Sep 0.2.3 - .NET 8 and AVX-512 Preview
Since Sep 0.2.0 - Even Faster Parsing (~10 GB/s on Zen 3) and More, there have been a few minor releases of Sep. I will cover those in this post with a focus on preview .NET 8 AVX-512 support and related performance improvements.
Release Notes
- Sep 0.2.1
- Reduce row count in comparison benchmarks for faster runs.
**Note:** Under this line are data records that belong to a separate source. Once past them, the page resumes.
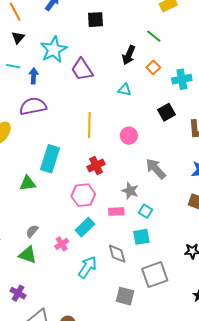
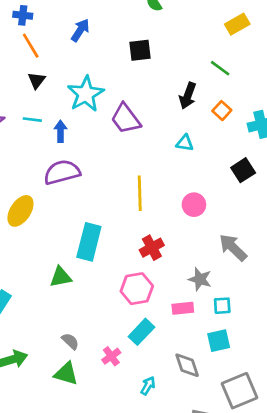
cyan square: (146, 211) -> (222, 306), turned -32
gray semicircle: (32, 231) -> (70, 341), turned 96
cyan arrow: (87, 267) -> (148, 386), size x0.6

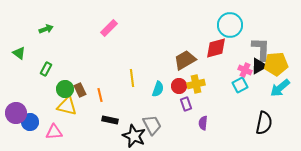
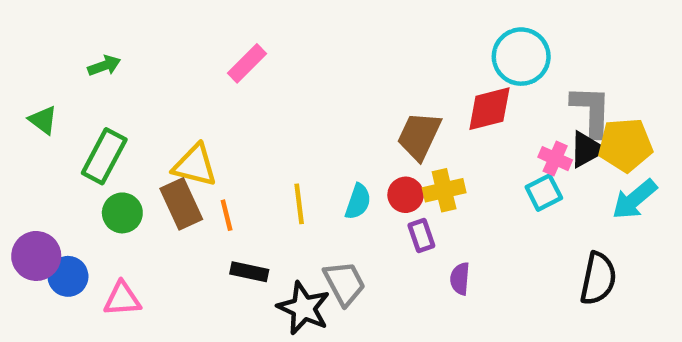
brown trapezoid: (185, 60) -> (419, 136), turned -35
green rectangle: (46, 69) -> (104, 156), size x1.6
yellow line: (132, 78) -> (299, 204), moved
green circle: (65, 89) -> (122, 213), moved
brown rectangle: (80, 90) -> (181, 204), size x1.5
yellow triangle: (67, 106) -> (195, 165), moved

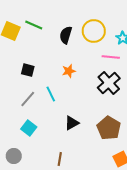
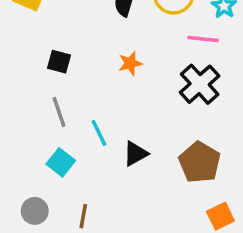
cyan line: (51, 94) -> (99, 133), moved
gray line: (28, 99) -> (59, 112), turned -60
brown line: (60, 159) -> (83, 216), moved

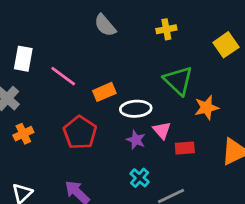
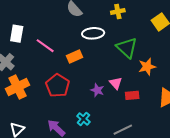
white ellipse: (136, 109) -> (93, 33), moved
orange cross: (23, 134) -> (18, 87), size x1.6
cyan cross: (140, 178) -> (83, 119), moved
Reduces memory bandwidth impact so better shows code optimization efforts.
- Sep 0.2.2
- Add
Reader(...)/Writer(...)
extension method overloads withconfigure
. Fixes issue How to create reader with separator and options? reported by nwiman, thanks!
- Add
- Sep 0.2.3
- Add preview .NET 8 support with AVX-512 parsing and add benchmark results to git incl. Intel Xeon Silver 4316 with AVX-512 results.
- Performance improvements range from minor 1.05x-1.10x to some very impressive ~1.5x improvements for float parsing in .NET 8.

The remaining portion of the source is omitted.